→ **Prompt**:
Report each line of the records below that holds the word "commi".

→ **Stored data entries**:
+-------+
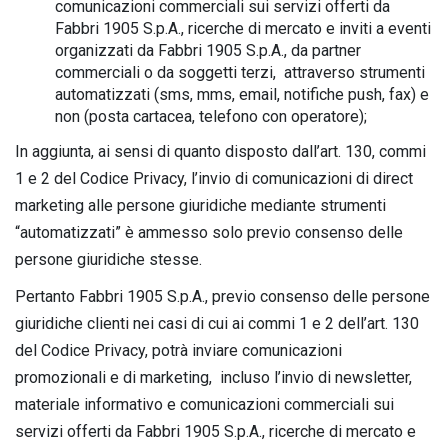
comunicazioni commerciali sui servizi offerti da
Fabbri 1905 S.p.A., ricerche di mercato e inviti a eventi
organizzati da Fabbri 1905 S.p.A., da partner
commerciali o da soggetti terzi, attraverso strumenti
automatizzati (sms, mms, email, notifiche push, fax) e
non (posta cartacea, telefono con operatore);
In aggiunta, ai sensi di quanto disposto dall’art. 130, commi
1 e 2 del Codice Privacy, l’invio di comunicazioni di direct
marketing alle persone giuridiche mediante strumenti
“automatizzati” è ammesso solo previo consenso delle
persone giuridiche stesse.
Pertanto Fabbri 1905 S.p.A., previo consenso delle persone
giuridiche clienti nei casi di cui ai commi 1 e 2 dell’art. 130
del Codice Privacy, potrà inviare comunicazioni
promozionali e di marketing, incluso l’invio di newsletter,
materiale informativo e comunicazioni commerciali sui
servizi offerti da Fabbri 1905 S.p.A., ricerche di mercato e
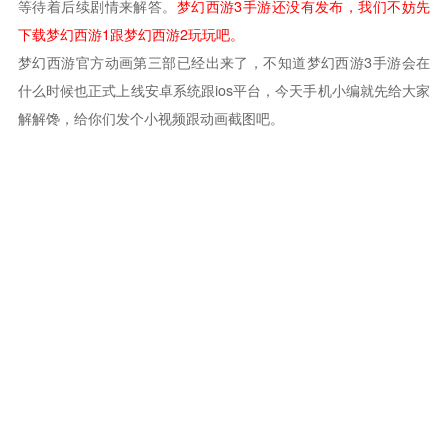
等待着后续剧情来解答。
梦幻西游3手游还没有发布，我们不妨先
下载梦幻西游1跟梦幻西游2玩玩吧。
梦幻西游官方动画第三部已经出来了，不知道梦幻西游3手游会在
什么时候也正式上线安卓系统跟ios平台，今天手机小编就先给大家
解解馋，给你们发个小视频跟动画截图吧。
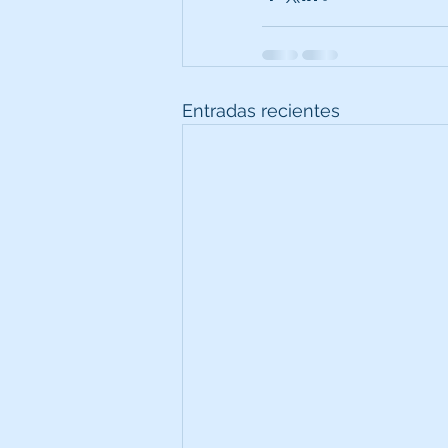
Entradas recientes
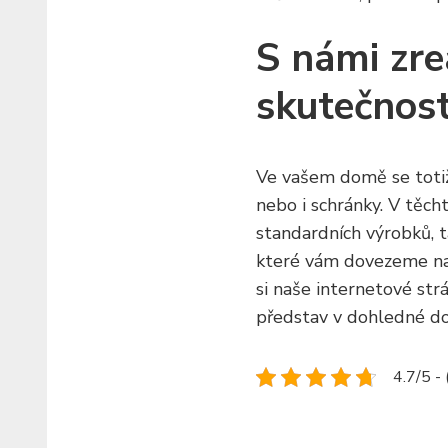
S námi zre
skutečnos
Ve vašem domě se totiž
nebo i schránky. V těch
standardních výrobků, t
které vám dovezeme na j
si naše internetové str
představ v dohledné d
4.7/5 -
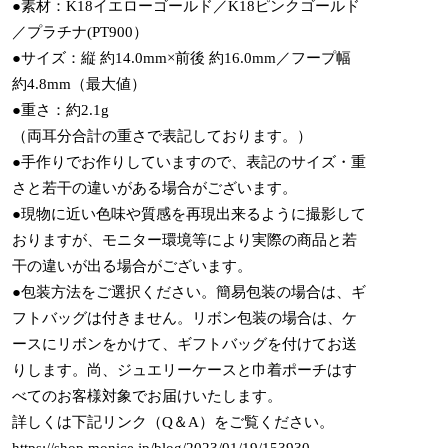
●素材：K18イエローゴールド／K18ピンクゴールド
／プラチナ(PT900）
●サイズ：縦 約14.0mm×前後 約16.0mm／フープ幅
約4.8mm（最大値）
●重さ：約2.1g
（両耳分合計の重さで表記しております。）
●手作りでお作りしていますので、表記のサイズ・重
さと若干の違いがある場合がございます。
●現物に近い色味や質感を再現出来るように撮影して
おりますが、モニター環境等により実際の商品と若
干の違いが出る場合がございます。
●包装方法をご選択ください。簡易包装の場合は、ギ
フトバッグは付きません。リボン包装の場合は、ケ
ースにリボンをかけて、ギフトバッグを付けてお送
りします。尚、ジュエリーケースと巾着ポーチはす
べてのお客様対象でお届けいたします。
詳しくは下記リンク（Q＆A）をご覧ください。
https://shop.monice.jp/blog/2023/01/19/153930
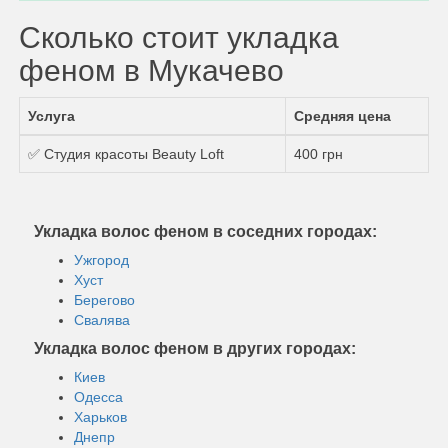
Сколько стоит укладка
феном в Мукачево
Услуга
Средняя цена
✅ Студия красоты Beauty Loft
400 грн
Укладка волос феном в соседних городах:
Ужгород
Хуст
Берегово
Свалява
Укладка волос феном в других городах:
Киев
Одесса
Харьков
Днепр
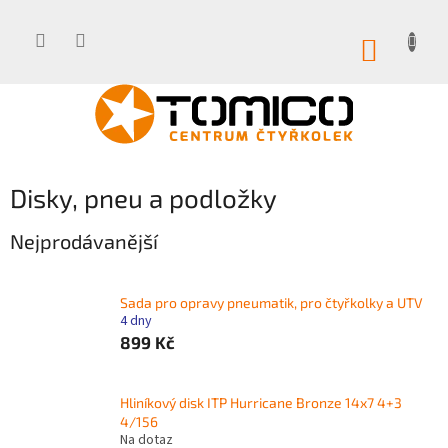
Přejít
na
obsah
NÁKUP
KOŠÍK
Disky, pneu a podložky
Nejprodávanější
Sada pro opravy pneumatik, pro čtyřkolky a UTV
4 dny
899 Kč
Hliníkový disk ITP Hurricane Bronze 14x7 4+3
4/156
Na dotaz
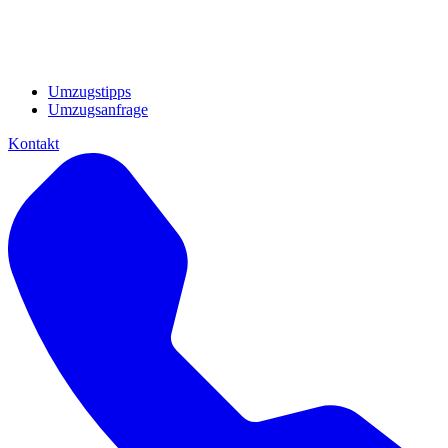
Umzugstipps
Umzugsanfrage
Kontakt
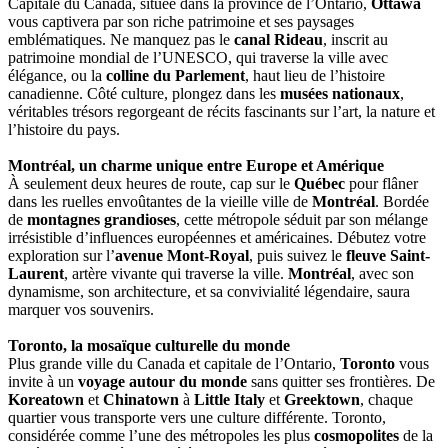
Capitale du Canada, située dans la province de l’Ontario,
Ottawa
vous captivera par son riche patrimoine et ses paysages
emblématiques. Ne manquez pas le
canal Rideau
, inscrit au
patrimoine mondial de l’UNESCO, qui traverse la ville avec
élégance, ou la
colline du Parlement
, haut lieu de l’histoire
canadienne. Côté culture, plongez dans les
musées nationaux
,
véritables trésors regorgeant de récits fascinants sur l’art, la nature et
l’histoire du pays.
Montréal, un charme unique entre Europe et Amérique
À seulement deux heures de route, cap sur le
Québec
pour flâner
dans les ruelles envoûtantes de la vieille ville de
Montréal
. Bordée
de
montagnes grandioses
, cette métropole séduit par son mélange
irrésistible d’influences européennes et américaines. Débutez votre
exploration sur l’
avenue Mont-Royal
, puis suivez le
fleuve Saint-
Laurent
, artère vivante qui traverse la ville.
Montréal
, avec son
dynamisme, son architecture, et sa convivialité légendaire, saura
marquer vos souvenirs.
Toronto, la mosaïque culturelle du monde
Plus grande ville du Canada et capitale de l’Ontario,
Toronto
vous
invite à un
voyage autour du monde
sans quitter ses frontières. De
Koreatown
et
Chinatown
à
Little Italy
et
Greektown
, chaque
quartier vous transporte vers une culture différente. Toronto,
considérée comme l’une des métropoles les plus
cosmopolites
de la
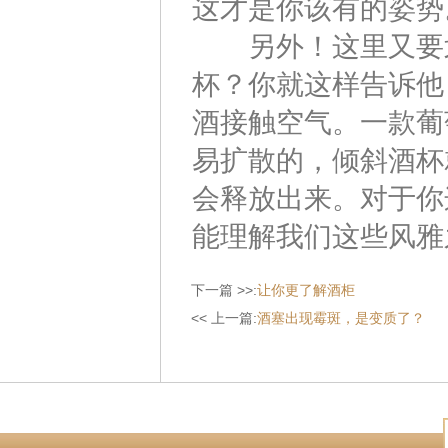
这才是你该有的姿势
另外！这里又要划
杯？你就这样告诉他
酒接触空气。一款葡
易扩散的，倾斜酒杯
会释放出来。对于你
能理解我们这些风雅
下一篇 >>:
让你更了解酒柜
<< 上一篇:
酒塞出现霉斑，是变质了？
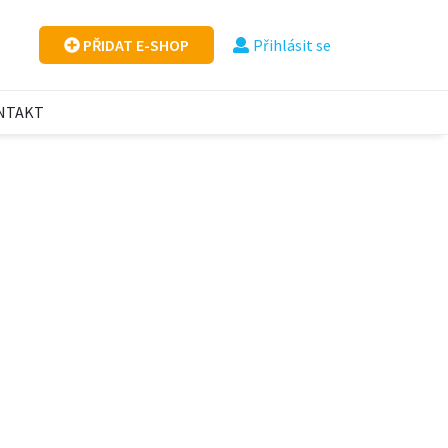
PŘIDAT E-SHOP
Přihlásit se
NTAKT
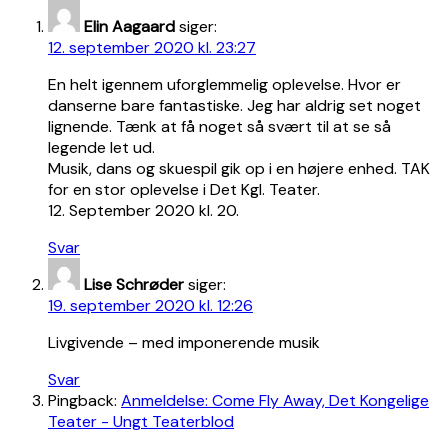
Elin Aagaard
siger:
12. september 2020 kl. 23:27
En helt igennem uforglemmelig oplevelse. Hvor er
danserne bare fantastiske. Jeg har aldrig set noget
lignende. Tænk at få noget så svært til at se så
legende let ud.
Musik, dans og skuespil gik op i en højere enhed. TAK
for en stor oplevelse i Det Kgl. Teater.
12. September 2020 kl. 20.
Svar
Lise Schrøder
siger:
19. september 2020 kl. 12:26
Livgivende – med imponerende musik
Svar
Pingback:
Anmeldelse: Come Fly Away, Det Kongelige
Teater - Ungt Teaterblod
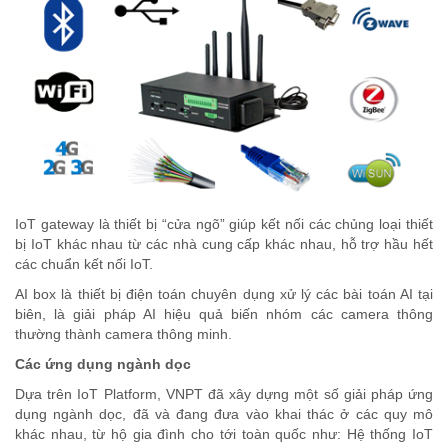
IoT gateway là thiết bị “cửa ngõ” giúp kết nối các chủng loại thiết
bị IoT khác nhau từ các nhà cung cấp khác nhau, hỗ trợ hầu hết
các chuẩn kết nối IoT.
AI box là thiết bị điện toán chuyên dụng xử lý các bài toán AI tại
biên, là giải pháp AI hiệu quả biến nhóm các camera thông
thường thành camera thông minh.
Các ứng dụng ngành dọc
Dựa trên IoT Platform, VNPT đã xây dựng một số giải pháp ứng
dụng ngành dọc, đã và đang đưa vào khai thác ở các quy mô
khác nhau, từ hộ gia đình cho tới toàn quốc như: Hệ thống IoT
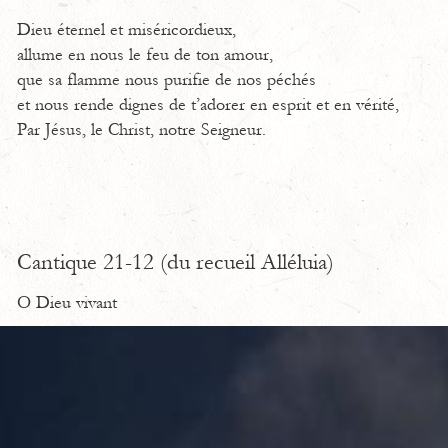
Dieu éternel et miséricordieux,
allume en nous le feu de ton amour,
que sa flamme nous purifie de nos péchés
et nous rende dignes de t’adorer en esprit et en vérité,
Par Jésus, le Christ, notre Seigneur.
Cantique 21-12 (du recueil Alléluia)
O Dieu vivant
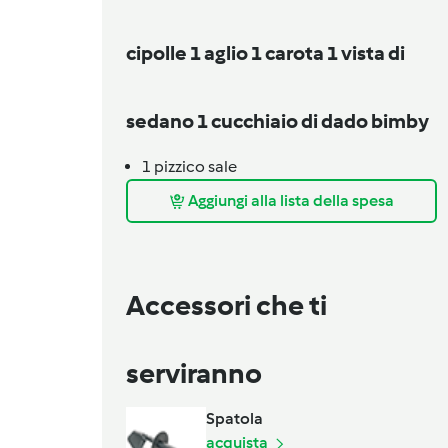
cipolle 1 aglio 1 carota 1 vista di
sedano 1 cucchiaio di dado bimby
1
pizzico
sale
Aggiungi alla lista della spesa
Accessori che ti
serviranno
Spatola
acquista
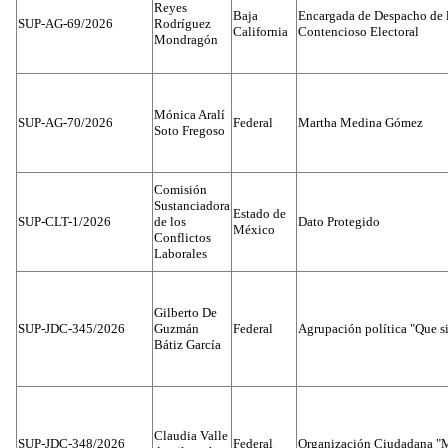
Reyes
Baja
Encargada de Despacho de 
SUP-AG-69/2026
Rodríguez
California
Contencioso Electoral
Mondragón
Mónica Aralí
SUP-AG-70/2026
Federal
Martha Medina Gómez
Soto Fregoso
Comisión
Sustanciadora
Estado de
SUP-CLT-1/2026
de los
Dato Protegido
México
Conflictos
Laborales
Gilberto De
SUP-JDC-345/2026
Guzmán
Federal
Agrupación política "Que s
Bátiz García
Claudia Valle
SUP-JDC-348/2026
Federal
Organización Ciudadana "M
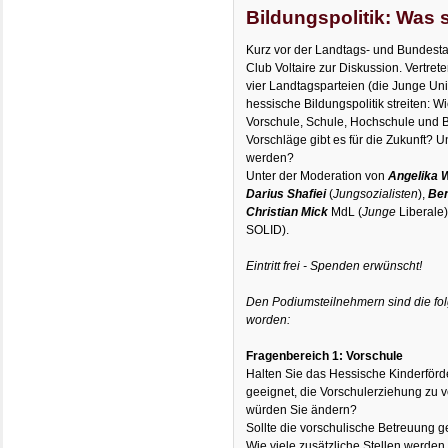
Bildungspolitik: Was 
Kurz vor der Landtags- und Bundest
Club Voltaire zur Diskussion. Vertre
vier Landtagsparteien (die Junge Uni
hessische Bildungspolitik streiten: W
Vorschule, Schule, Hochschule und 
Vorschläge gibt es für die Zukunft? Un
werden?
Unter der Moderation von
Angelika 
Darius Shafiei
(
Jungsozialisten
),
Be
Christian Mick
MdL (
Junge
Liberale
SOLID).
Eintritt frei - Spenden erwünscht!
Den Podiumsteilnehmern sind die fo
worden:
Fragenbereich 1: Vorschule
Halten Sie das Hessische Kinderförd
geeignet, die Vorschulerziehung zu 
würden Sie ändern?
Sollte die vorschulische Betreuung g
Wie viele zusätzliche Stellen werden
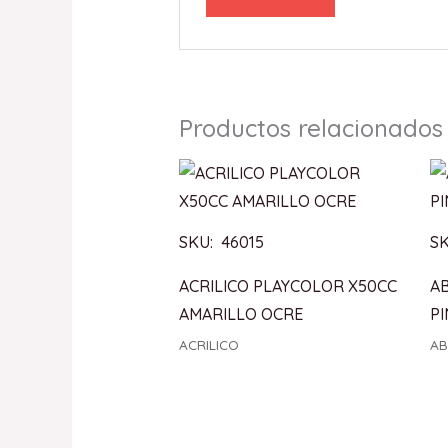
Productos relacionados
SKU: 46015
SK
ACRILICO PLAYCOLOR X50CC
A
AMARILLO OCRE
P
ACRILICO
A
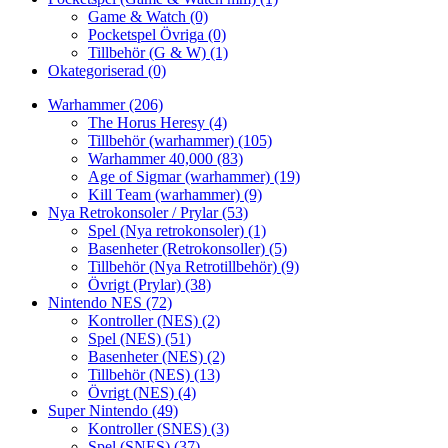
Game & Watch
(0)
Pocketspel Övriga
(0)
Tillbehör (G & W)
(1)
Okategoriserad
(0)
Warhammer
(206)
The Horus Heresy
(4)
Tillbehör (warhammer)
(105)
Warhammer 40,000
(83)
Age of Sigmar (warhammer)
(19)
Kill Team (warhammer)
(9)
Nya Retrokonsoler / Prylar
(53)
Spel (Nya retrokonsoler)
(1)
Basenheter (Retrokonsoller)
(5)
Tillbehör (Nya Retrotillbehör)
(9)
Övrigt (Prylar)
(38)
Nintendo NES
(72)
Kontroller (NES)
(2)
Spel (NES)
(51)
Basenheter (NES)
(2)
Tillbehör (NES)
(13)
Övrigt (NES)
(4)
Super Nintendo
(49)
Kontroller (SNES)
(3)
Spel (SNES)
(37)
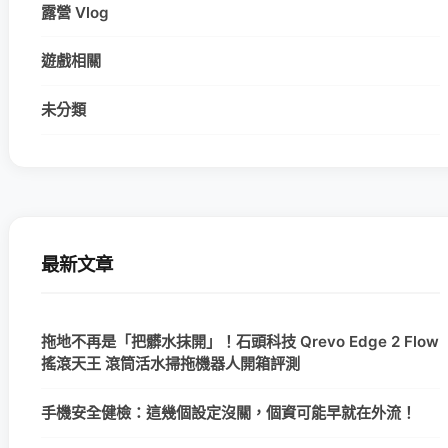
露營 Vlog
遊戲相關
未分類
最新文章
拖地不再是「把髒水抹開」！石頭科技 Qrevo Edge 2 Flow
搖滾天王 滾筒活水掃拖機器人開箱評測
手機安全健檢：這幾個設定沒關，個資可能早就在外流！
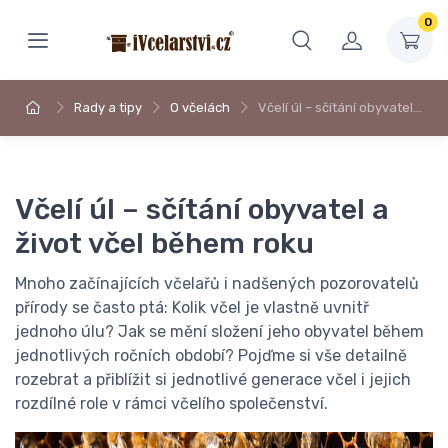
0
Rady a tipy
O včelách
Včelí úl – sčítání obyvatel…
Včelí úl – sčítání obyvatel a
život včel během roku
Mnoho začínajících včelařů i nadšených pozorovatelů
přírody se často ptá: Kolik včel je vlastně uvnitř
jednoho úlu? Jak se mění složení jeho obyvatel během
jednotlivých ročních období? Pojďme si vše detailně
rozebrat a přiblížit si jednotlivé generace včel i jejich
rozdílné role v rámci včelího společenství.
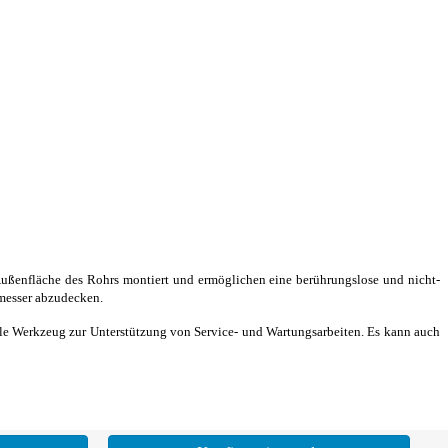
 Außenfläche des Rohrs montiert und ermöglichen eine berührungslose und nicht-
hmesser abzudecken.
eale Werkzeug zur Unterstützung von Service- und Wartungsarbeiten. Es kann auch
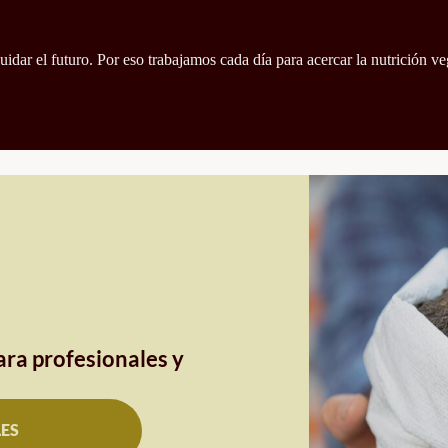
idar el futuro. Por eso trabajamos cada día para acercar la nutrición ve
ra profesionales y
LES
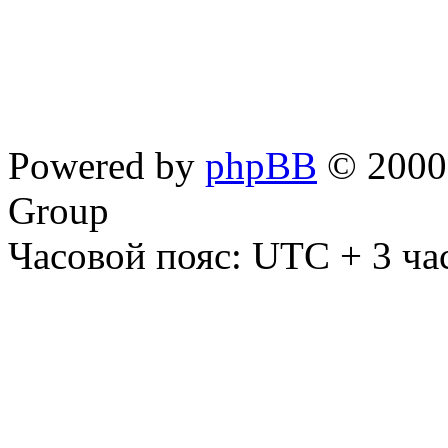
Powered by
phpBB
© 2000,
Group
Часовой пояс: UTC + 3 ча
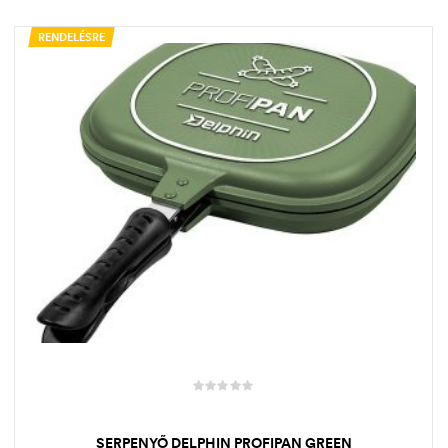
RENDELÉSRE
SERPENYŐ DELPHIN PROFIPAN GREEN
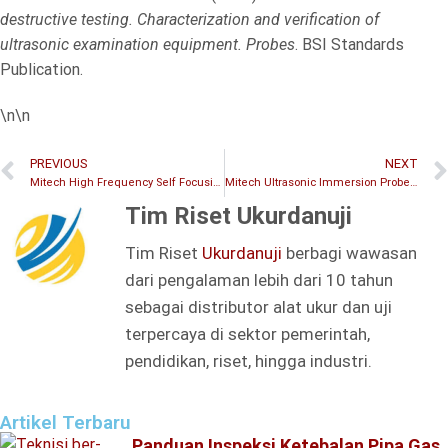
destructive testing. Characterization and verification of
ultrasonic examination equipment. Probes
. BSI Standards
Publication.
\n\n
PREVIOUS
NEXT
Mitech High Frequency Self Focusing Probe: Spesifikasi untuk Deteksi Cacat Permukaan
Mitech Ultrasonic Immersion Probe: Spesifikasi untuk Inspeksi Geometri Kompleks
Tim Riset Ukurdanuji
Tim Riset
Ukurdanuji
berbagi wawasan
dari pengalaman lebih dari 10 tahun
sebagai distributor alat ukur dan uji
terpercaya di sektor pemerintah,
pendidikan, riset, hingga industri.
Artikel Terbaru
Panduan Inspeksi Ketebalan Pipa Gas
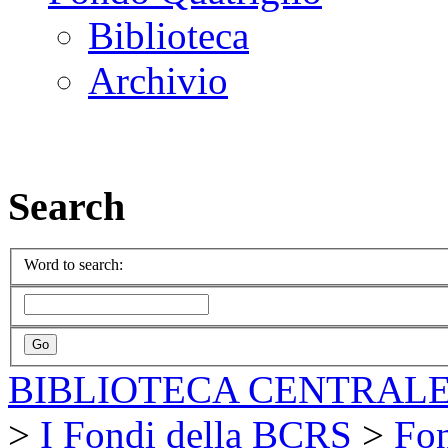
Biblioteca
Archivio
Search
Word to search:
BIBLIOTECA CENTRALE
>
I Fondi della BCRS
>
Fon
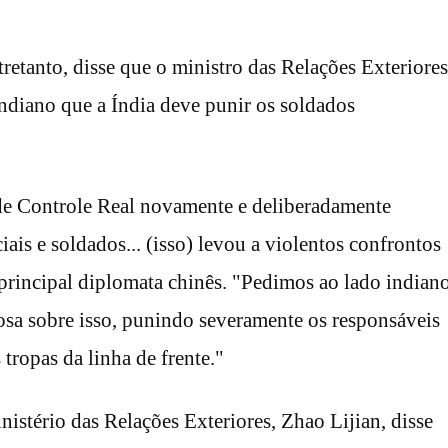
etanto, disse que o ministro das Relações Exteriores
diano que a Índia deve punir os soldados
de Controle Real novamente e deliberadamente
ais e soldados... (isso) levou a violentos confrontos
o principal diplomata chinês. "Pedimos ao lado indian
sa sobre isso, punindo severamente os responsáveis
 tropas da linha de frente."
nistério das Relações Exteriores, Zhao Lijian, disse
+-------+
→ **Exercise result**:
In aggiunta, ai sensi di quanto disposto dall’art. 130, commi
giuridiche clienti nei casi di cui ai commi 1 e 2 dell’art. 130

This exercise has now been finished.